_Material for the task_.
§ §
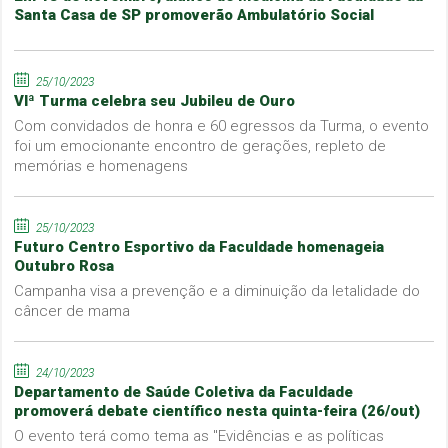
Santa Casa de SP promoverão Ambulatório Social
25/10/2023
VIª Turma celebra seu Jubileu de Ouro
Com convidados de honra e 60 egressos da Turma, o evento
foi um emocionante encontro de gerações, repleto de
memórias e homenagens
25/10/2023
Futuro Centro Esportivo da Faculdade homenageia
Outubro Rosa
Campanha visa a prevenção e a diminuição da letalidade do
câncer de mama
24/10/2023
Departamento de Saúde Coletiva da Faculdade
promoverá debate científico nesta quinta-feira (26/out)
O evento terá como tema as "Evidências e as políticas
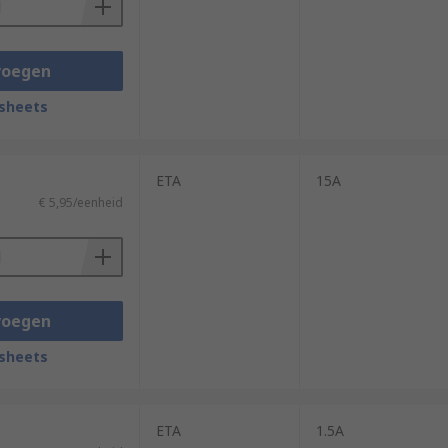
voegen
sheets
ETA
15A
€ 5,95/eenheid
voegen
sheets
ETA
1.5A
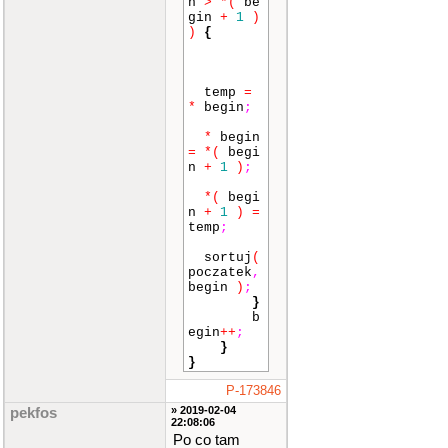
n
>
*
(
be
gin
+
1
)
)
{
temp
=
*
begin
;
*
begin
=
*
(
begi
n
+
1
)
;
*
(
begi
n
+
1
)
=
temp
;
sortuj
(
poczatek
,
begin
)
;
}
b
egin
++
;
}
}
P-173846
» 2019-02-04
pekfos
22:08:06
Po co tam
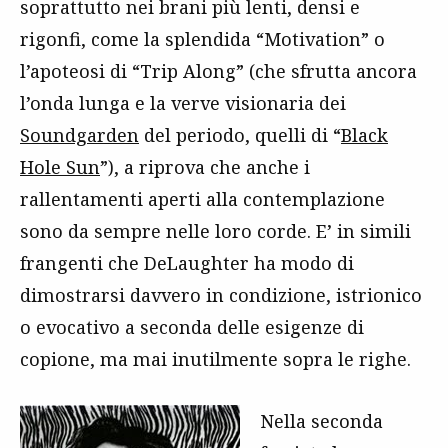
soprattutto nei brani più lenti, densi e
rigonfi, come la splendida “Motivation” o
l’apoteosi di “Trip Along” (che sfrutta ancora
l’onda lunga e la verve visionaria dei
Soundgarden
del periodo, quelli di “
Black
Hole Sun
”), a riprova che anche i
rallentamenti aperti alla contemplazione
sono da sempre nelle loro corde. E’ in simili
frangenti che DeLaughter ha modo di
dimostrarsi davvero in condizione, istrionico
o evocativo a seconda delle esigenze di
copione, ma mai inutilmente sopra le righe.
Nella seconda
§ §
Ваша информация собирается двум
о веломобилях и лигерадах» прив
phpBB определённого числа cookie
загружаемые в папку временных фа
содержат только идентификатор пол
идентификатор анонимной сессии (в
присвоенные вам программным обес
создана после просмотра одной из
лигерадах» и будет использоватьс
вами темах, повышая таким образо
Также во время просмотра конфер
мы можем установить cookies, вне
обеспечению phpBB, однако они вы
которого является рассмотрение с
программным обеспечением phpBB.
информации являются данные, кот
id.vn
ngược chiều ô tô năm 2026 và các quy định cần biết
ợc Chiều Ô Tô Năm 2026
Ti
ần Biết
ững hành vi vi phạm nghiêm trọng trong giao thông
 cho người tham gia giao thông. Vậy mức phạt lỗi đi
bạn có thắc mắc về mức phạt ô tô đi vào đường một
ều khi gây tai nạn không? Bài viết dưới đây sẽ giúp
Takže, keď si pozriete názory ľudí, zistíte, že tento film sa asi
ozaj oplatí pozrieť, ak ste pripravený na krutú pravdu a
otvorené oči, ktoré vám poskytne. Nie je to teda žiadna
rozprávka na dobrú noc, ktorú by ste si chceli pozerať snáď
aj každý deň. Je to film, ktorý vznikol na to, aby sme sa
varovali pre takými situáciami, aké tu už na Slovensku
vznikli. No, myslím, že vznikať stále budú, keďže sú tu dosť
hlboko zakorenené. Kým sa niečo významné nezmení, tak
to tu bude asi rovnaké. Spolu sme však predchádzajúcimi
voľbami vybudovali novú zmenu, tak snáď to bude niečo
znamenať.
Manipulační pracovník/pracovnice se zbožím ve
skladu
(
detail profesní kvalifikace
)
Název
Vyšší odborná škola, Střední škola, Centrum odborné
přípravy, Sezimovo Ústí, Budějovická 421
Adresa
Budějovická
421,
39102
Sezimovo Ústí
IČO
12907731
§ §
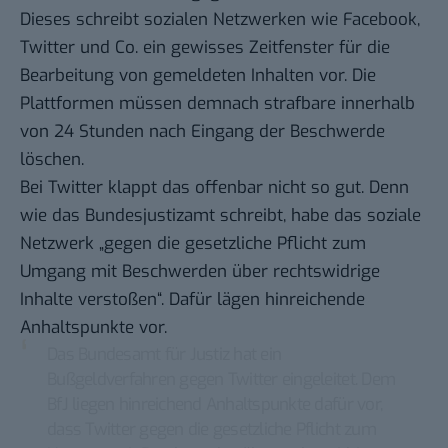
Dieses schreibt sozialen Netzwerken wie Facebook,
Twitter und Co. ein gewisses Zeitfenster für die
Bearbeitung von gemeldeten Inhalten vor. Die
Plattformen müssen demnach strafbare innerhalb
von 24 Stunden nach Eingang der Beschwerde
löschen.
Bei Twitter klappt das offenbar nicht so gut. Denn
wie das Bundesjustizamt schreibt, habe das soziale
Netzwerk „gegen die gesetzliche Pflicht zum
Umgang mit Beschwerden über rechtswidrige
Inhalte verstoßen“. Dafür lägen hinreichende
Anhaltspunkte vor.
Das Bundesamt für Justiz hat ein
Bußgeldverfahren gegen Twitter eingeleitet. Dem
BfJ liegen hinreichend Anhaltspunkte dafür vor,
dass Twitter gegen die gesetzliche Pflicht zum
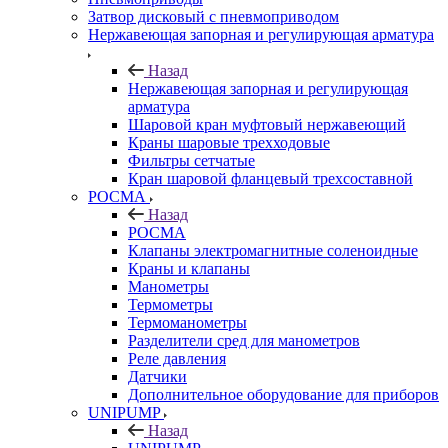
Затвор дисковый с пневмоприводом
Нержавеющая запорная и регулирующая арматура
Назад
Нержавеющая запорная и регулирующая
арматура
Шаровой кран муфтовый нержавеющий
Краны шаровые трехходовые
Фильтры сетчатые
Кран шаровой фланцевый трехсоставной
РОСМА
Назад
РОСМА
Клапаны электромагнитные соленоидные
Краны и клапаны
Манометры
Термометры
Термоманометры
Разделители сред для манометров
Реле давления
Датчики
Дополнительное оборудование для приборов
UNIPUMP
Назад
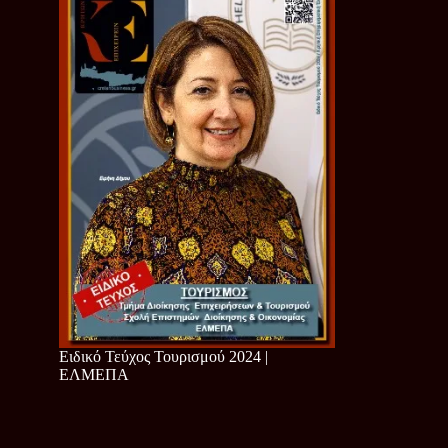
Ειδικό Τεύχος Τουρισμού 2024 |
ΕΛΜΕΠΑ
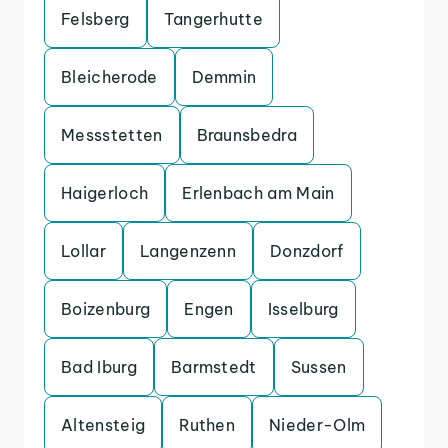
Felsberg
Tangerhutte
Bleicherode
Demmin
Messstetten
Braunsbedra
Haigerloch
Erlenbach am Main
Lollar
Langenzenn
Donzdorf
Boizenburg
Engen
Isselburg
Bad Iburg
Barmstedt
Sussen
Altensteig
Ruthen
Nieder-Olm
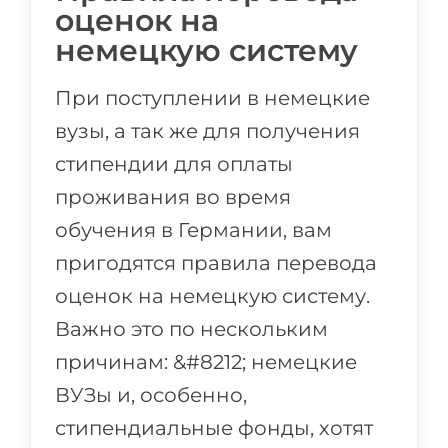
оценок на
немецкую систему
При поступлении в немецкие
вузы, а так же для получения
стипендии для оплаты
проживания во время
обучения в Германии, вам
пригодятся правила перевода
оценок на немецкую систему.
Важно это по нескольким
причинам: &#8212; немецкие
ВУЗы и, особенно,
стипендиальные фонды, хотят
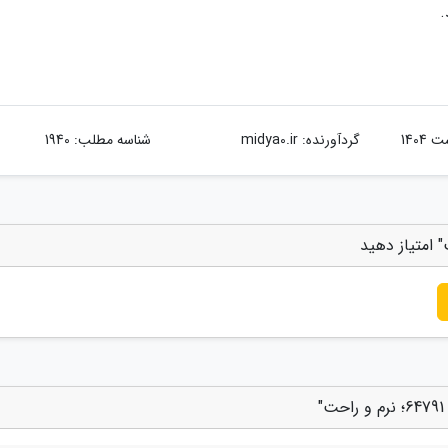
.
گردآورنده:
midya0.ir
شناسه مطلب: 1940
§ §
_Exercise instructions_.
Some lines above contain the word "evento". Copy each of them.

_Result_.
Com convidados de honra e 60 egressos da Turma, o evento
O evento terá como tema as "Evidências e as políticas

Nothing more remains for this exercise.